为一般化而重新加权 RCT : 有限的抽样误差和变量选择 (Reweighting the RCT for generalization: finite sample error and variable selection)

Randomized Controlled Trials (RCTs) may suffer from limited scope. In particular, samples may be unrepresentative: some RCTs over- or under- sample individuals with certain characteristics compared to the target population, for which one wants conclusions on treatment effectiveness. Re-weighting trial individuals to match the target population can improve the treatment effect estimation. In this work, we establish the exact expressions of the bias and variance of such reweighting procedures -- also called Inverse Propensity of Sampling Weighting (IPSW) -- in presence of categorical covariates for any sample size. Such results allow us to compare the theoretical performance of different versions of IPSW estimates. Besides, our results show how the performance (bias, variance, and quadratic risk) of IPSW estimates depends on the two sample sizes (RCT and target population). A by-product of our work is the proof of consistency of IPSW estimates. Results also reveal that IPSW performances are improved when the trial probability to be treated is estimated (rather than using its oracle counterpart). In addition, we study choice of variables: how including covariates that are not necessary for identifiability of the causal effect may impact the asymptotic variance. Including covariates that are shifted between the two samples but not treatment effect modifiers increases the variance while non-shifted but treatment effect modifiers do not. We illustrate all the takeaways in a didactic example, and on a semi-synthetic simulation inspired from critical care medicine.
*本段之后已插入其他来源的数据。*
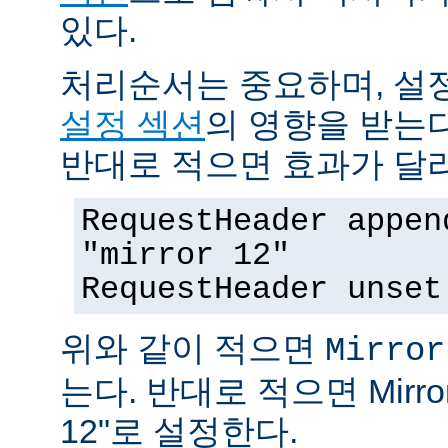
있다.
처리순서는 중요하며, 설
설정 섹션
의 영향을 받는다
반대로 적으면 효과가 달
RequestHeader appen
"mirror 12"
RequestHeader unset
위와 같이 적으면
Mirror
는다. 반대로 적으면 MirrorI
12"로 설정한다.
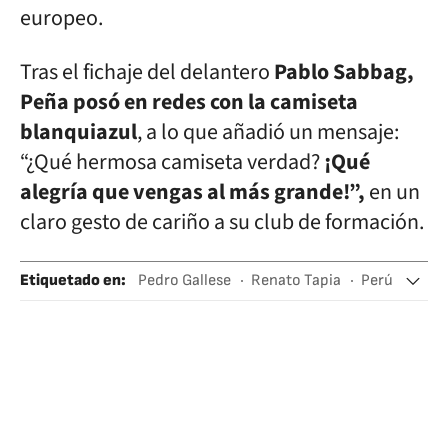
europeo.
Tras el fichaje del delantero
Pablo Sabbag,
Peña posó en redes con la camiseta
blanquiazul
, a lo que añadió un mensaje:
“¿Qué hermosa camiseta verdad?
¡Qué
alegría que vengas al más grande!”,
en un
claro gesto de cariño a su club de formación.
Etiquetado en
:
Pedro Gallese
Renato Tapia
Perú
Alianza Lima
Fútbol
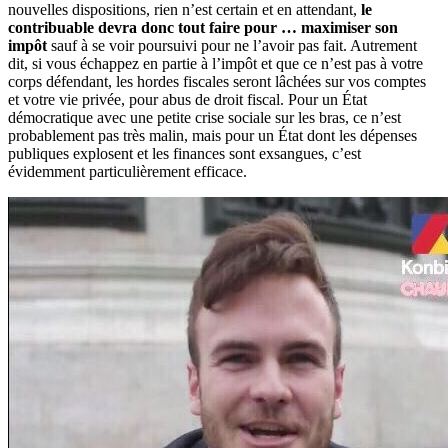
nouvelles dispositions, rien n’est certain et en attendant,
le
contribuable devra donc tout faire pour … maximiser son
impôt
sauf à se voir poursuivi pour ne l’avoir pas fait. Autrement
dit, si vous échappez en partie à l’impôt et que ce n’est pas à votre
corps défendant, les hordes fiscales seront lâchées sur vos comptes
et votre vie privée, pour abus de droit fiscal. Pour un État
démocratique avec une petite crise sociale sur les bras, ce n’est
probablement pas très malin, mais pour un État dont les dépenses
publiques explosent et les finances sont exsangues, c’est
évidemment particulièrement efficace.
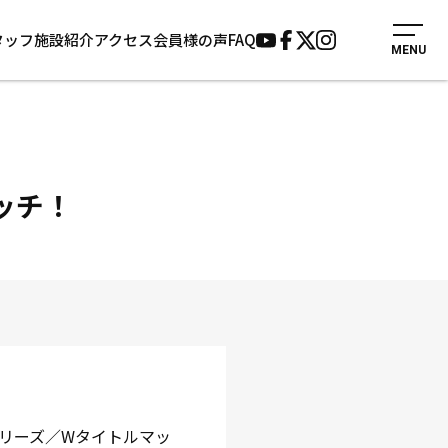
タッフ
施設紹介
アクセス
会員様の声
FAQ
MENU
入会案内
会員様の声
見学・1日体験
よくあるご質問
法人会員について
お知らせ
施設紹介
サポーター募集
ッチ！
アクセス
お問い合わせ
個人情報保護方針
リーズ／Wタイトルマッ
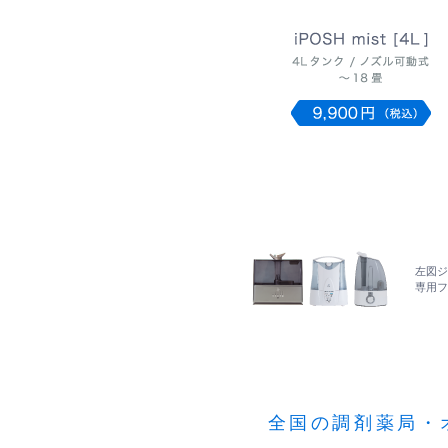
左図ジ
専用フ
全国の調剤薬局・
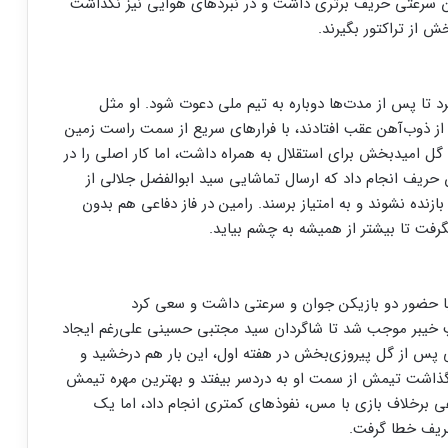
ن سرعتی حریف برتری داشت و در نبردهای هوایی نیز نگذاشت
 از تراکتور بگیرند.
د تا پس از مدت‌ها دوباره به تیم ملی دعوت شود. او مثل
 از ذوب‌آهن عقب افتادند، با فرارهای سریع از سمت راست زمین
ل امیدبخش برای استقلال به همراه داشت، اما کار اصلی را در
حریف انجام داد که ارسال تماشایی سید ابوالفضل جلالی از
بازنده نشوند و به امتیاز برسند. رامین در فاز دفاعی هم بدون
فت تا بیشتر از همیشه به چشم بیاید.
با حضور دو بازیکن جوان و سرعتی داشت و سعی کرد
چپ خیبر موجب شد تا شاگردان سید مجتبی حسینی علی‌رغم ایجاد
پس از گل پیروزی‌بخش در هفته اول، این بار هم درخشید و
 نگذاشت تیمش از سمت او به دردسر بیفتد و بهترین مهره تیمش
برخلاف بازی با مس، نفوذهای کمتری انجام داد، اما یک
حریف خطا گرفت.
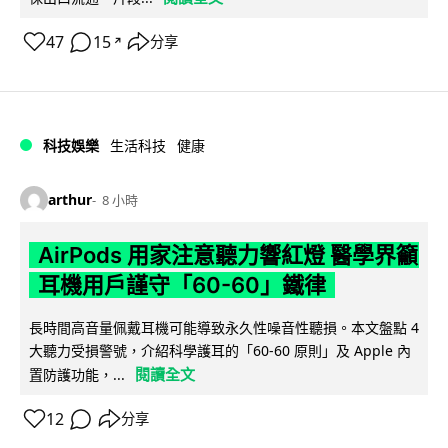
47
15
分享
↗
科技娛樂
生活科技
健康
arthur
8 小時
AirPods 用家注意聽力響紅燈 醫學界籲
耳機用戶謹守「60-60」鐵律
長時間高音量佩戴耳機可能導致永久性噪音性聽損。本文盤點 4
大聽力受損警號，介紹科學護耳的「60-60 原則」及 Apple 內
閱讀全文
置防護功能，...
12
分享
翻译：控制控制试验(RCTs)的范围可能有限。特别是,样本可能不具有代表性:一些RCT 与目标人群相比,具有某些特征的样本过量或过低的样本个人,与目标人群相比具有某些特征,因此需要就治疗效果得出结论。重新加权试验人员与目标人群相比,可以改进治疗效果估计。在这项工作中,我们确定这种重新加权程序的偏差和差异的确切表达方式 -- -- 也称为抽样规模具有绝对共变性的取样半量值(IPSW) -- -- 存在任何抽样规模的绝对共变数。这些结果使我们能够比较不同版本IPSW估计的理论性能。此外,我们的成果表明IPSW估计的性能(趋势、差异和二次风险)如何取决于两种样本规模(RCT和目标人群)。我们工作的副产品是IPSW估计一致性的证据。结果还表明,当估计试验概率时,IPSW的性能提高(而不是使用其直径对等数据 ) 。此外,我们研究变量的选择: 包括不易变性作用的样本影响,但不必要地分析结果,但会改变性影响。